Input —
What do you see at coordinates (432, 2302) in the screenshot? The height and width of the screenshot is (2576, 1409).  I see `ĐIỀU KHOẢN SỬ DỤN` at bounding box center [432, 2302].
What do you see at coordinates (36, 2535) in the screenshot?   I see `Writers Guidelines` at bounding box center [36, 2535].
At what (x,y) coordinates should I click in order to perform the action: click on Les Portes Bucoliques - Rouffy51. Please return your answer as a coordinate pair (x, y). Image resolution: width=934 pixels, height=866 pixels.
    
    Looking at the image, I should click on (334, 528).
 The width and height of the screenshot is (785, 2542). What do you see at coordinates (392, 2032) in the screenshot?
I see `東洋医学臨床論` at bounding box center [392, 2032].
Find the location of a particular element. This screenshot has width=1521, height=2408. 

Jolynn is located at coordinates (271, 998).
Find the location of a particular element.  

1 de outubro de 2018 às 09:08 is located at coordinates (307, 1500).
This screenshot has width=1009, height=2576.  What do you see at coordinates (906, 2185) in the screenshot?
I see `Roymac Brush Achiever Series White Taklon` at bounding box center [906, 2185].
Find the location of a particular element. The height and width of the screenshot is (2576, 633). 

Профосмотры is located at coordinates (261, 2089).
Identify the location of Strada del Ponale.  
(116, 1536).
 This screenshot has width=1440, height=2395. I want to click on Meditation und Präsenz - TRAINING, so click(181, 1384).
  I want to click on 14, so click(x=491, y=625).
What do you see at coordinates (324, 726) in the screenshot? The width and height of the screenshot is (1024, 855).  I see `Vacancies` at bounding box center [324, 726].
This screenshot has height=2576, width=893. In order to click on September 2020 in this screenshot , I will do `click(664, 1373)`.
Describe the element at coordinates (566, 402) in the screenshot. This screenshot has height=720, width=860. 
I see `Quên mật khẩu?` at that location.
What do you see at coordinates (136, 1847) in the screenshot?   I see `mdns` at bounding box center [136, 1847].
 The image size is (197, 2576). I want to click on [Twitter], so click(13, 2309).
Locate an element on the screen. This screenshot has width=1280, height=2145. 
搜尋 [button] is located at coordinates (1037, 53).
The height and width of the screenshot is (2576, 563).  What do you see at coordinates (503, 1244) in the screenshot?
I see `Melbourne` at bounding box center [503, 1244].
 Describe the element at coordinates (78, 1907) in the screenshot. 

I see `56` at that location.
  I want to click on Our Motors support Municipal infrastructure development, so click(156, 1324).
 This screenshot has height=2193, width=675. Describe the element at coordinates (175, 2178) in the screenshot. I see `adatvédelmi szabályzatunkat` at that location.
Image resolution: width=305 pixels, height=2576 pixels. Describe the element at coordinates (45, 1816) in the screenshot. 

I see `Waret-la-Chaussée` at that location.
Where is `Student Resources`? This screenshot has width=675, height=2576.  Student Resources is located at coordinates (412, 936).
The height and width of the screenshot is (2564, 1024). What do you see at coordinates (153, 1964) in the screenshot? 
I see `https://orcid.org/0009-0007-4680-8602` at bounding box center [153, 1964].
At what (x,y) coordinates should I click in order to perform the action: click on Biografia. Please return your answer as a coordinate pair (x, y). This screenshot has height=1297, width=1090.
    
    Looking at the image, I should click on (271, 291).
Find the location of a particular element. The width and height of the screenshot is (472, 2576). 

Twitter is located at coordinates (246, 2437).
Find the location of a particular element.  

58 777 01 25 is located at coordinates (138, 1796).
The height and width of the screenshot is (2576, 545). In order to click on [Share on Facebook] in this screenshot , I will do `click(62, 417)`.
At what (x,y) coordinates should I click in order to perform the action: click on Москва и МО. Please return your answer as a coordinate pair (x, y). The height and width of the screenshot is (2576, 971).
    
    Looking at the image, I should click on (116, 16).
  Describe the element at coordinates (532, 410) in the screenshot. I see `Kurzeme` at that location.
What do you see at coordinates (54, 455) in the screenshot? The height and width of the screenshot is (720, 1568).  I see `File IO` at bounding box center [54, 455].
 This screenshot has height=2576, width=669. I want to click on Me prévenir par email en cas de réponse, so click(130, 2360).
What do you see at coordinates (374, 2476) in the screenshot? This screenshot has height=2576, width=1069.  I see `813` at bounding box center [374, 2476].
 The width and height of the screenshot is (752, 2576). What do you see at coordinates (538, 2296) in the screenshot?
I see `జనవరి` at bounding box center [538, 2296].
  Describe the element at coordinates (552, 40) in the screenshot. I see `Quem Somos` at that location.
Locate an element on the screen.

Task item — Reproduce the full listing above, keeping every line intact.

Answer to this exercise —
What do you see at coordinates (432, 2302) in the screenshot? The height and width of the screenshot is (2576, 1409).  I see `ĐIỀU KHOẢN SỬ DỤN` at bounding box center [432, 2302].
What do you see at coordinates (36, 2535) in the screenshot?   I see `Writers Guidelines` at bounding box center [36, 2535].
At what (x,y) coordinates should I click in order to perform the action: click on Les Portes Bucoliques - Rouffy51. Please return your answer as a coordinate pair (x, y). Image resolution: width=934 pixels, height=866 pixels.
    
    Looking at the image, I should click on (334, 528).
 The width and height of the screenshot is (785, 2542). What do you see at coordinates (392, 2032) in the screenshot?
I see `東洋医学臨床論` at bounding box center [392, 2032].
Find the location of a particular element. This screenshot has width=1521, height=2408. 

Jolynn is located at coordinates (271, 998).
Find the location of a particular element.  

1 de outubro de 2018 às 09:08 is located at coordinates (307, 1500).
This screenshot has width=1009, height=2576.  What do you see at coordinates (906, 2185) in the screenshot?
I see `Roymac Brush Achiever Series White Taklon` at bounding box center [906, 2185].
Find the location of a particular element. The height and width of the screenshot is (2576, 633). 

Профосмотры is located at coordinates (261, 2089).
Identify the location of Strada del Ponale.  
(116, 1536).
 This screenshot has width=1440, height=2395. I want to click on Meditation und Präsenz - TRAINING, so click(181, 1384).
  I want to click on 14, so click(x=491, y=625).
What do you see at coordinates (324, 726) in the screenshot? The width and height of the screenshot is (1024, 855).  I see `Vacancies` at bounding box center [324, 726].
This screenshot has height=2576, width=893. In order to click on September 2020 in this screenshot , I will do `click(664, 1373)`.
Describe the element at coordinates (566, 402) in the screenshot. This screenshot has height=720, width=860. 
I see `Quên mật khẩu?` at that location.
What do you see at coordinates (136, 1847) in the screenshot?   I see `mdns` at bounding box center [136, 1847].
 The image size is (197, 2576). I want to click on [Twitter], so click(13, 2309).
Locate an element on the screen. This screenshot has width=1280, height=2145. 
搜尋 [button] is located at coordinates (1037, 53).
The height and width of the screenshot is (2576, 563).  What do you see at coordinates (503, 1244) in the screenshot?
I see `Melbourne` at bounding box center [503, 1244].
 Describe the element at coordinates (78, 1907) in the screenshot. 

I see `56` at that location.
  I want to click on Our Motors support Municipal infrastructure development, so click(156, 1324).
 This screenshot has height=2193, width=675. Describe the element at coordinates (175, 2178) in the screenshot. I see `adatvédelmi szabályzatunkat` at that location.
Image resolution: width=305 pixels, height=2576 pixels. Describe the element at coordinates (45, 1816) in the screenshot. 

I see `Waret-la-Chaussée` at that location.
Where is `Student Resources`? This screenshot has width=675, height=2576.  Student Resources is located at coordinates (412, 936).
The height and width of the screenshot is (2564, 1024). What do you see at coordinates (153, 1964) in the screenshot? 
I see `https://orcid.org/0009-0007-4680-8602` at bounding box center [153, 1964].
At what (x,y) coordinates should I click in order to perform the action: click on Biografia. Please return your answer as a coordinate pair (x, y). This screenshot has height=1297, width=1090.
    
    Looking at the image, I should click on (271, 291).
Find the location of a particular element. The width and height of the screenshot is (472, 2576). 

Twitter is located at coordinates (246, 2437).
Find the location of a particular element.  

58 777 01 25 is located at coordinates (138, 1796).
The height and width of the screenshot is (2576, 545). In order to click on [Share on Facebook] in this screenshot , I will do `click(62, 417)`.
At what (x,y) coordinates should I click in order to perform the action: click on Москва и МО. Please return your answer as a coordinate pair (x, y). The height and width of the screenshot is (2576, 971).
    
    Looking at the image, I should click on (116, 16).
  Describe the element at coordinates (532, 410) in the screenshot. I see `Kurzeme` at that location.
What do you see at coordinates (54, 455) in the screenshot? The height and width of the screenshot is (720, 1568).  I see `File IO` at bounding box center [54, 455].
 This screenshot has height=2576, width=669. I want to click on Me prévenir par email en cas de réponse, so click(130, 2360).
What do you see at coordinates (374, 2476) in the screenshot? This screenshot has height=2576, width=1069.  I see `813` at bounding box center [374, 2476].
 The width and height of the screenshot is (752, 2576). What do you see at coordinates (538, 2296) in the screenshot?
I see `జనవరి` at bounding box center [538, 2296].
  Describe the element at coordinates (552, 40) in the screenshot. I see `Quem Somos` at that location.
Locate an element on the screen.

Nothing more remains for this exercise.